This is according to former learners of the MM Sebitloane Special School based in Taung, North West, who are now working for the school.

The school caters for students who have special educational needs due to severe and moderate learning difficulties, physical disabilities, autism, and Down Syndrome among others.

Innocentia Msikinya who completed school in 2019 has moderate learning difficulties and was unable to cope in mainstream schools. However, she didn’t allow this to determine her future.

She is currently not just excelling as an athlete but is also a qualified nail technician, a skill she learned at special school which is helping her to earn a good income.

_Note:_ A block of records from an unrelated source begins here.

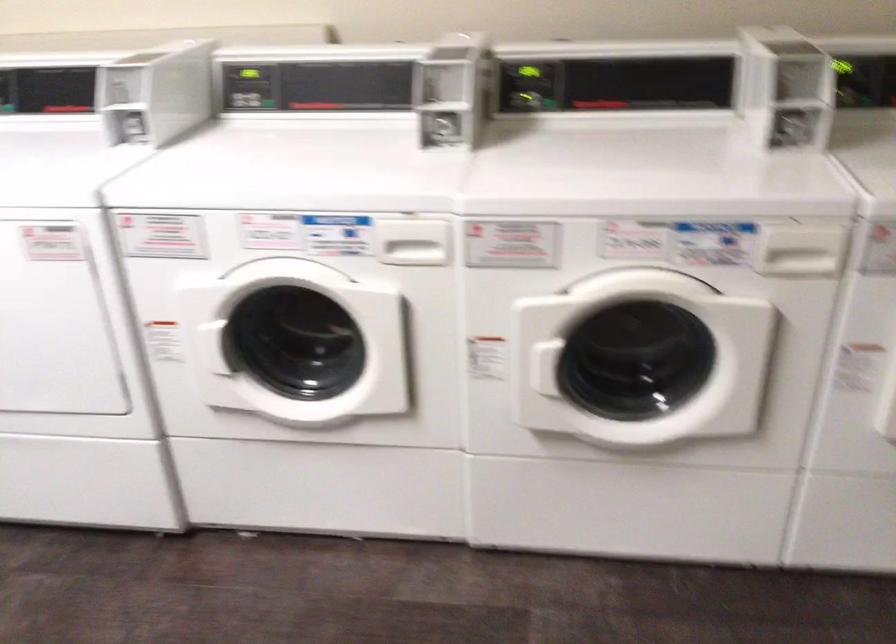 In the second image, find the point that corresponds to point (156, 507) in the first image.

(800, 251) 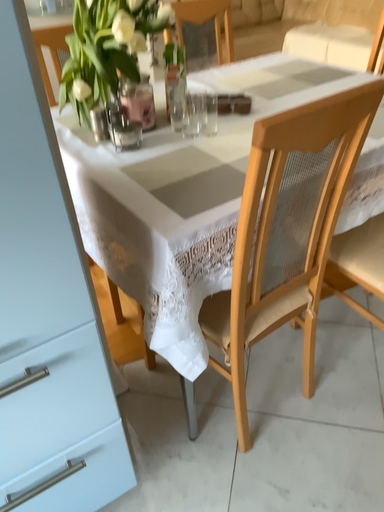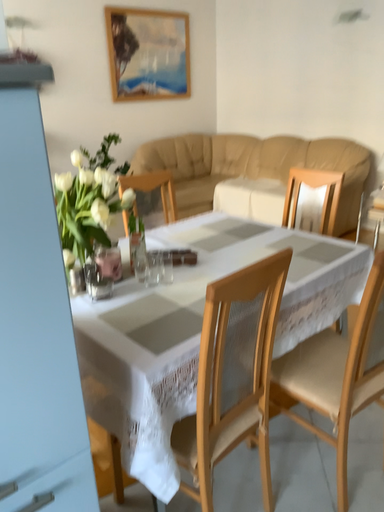 Question: Which way did the camera rotate in the video?

Choices:
 (A) rotated left
 (B) rotated right

Answer: (B) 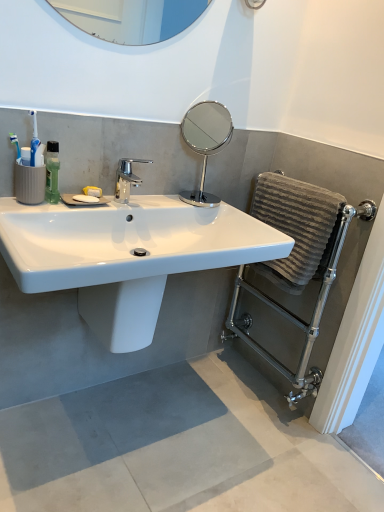 Identify the location of vacant space underneath white glossy bidet at center (from a real-world perspective). The image size is (384, 512). (114, 409). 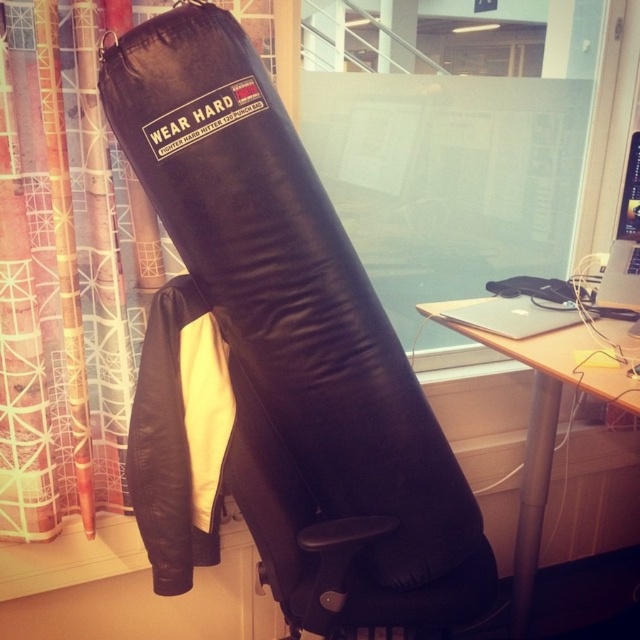 Does black leather boxing glove at center have a greater height compared to textured fabric curtain at left?

Indeed, black leather boxing glove at center has a greater height compared to textured fabric curtain at left.

Does black leather boxing glove at center have a larger size compared to textured fabric curtain at left?

Yes.

Where is `black leather boxing glove at center`? black leather boxing glove at center is located at coordinates (280, 356).

This screenshot has height=640, width=640. Identify the location of black leather boxing glove at center. (280, 356).

Consider the image. Does black leather boxing glove at center have a greater width compared to wooden desk at center?

Indeed, black leather boxing glove at center has a greater width compared to wooden desk at center.

Is black leather boxing glove at center to the right of wooden desk at center from the viewer's perspective?

Incorrect, black leather boxing glove at center is not on the right side of wooden desk at center.

Where is `black leather boxing glove at center`? black leather boxing glove at center is located at coordinates (280, 356).

Image resolution: width=640 pixels, height=640 pixels. What do you see at coordinates (60, 275) in the screenshot?
I see `textured fabric curtain at left` at bounding box center [60, 275].

How distant is textured fabric curtain at left from wooden desk at center?

The distance of textured fabric curtain at left from wooden desk at center is 34.86 inches.

Measure the distance between point (99, 401) and camera.

Point (99, 401) is 1.45 meters away from camera.

Locate an element on the screen. textured fabric curtain at left is located at coordinates (60, 275). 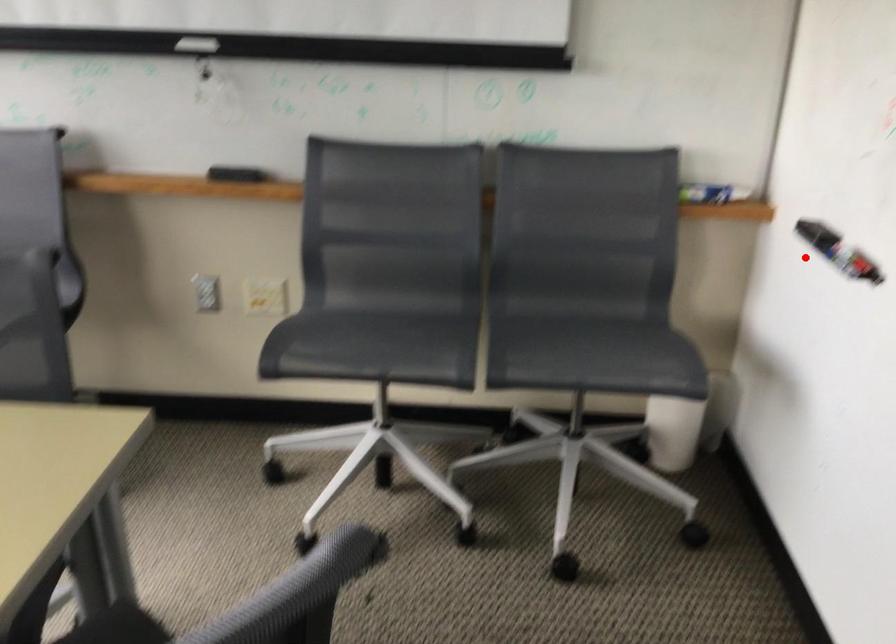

“I take time to process information and people who are not informed call us slow learners, which is wrong. In 2019 before I completed school, I went for a course in Pretoria for nails, so I am a professional nail technician. So even at home I have my own store, so I have an income and now I am a nail technician class assistant where I attended school,” says Msikinya.

“The mainstream learners labelled us as mad people, saying that we are disabled, so it was very challenging because we had to change our uniforms. I’m glad that our principal saw that because now we have got our own transport. That is painful but now what makes me strong again is that the same learners who told me that I am crazy came and asked me to do her nails and they were very happy when I was done.”

Other former learners have also managed to get employment. Bokamoso Khosi is designing uniforms for the school, while Thuto Monchonyane is teaching carpentry and upholstery.

Bokamoso Khosi say that, “it is only here at Sebitloane where I have learnt how to sew because I couldn’t make it at normal schools. I came here and acquired this skill and now I make income at home.”

Thuto Monchonyane a former leaner at the same school says that carpentry special schools are important because they help learners with special needs a lot. It happens that you can’t be corporate at extreme schools and when you come to special schools, you get the needed assistance.

The school Principal Boipelo Mmokwa says this empowerment programme benefits all skilled learners.

“We cannot be able to appoint all our former learners. We go outside to invite parents to the school so we can discuss this program, subsidizing the learners to go and buy what they need, the machines. Some of the people outside they see special schools as dumping sides, whereas learners can do things they can’t even believe,” says Mmokwa.

The school governing body says parents should not be ashamed when their children struggle to cope in mainstream schools but rather seek information on how they can be assisted.

The SGB chairperson Andries Swarts says that “if learners are struggling, there are programs at normal schools whereby learners are referred to the special schools. Such learners are like any kid or learner attending at normal schools. We encourage parents to seek information and get necessary assistance.”

These young newly established entrepreneurs are grateful for the opportunities they have been given and hope to improve the economy by creating employment in the near future.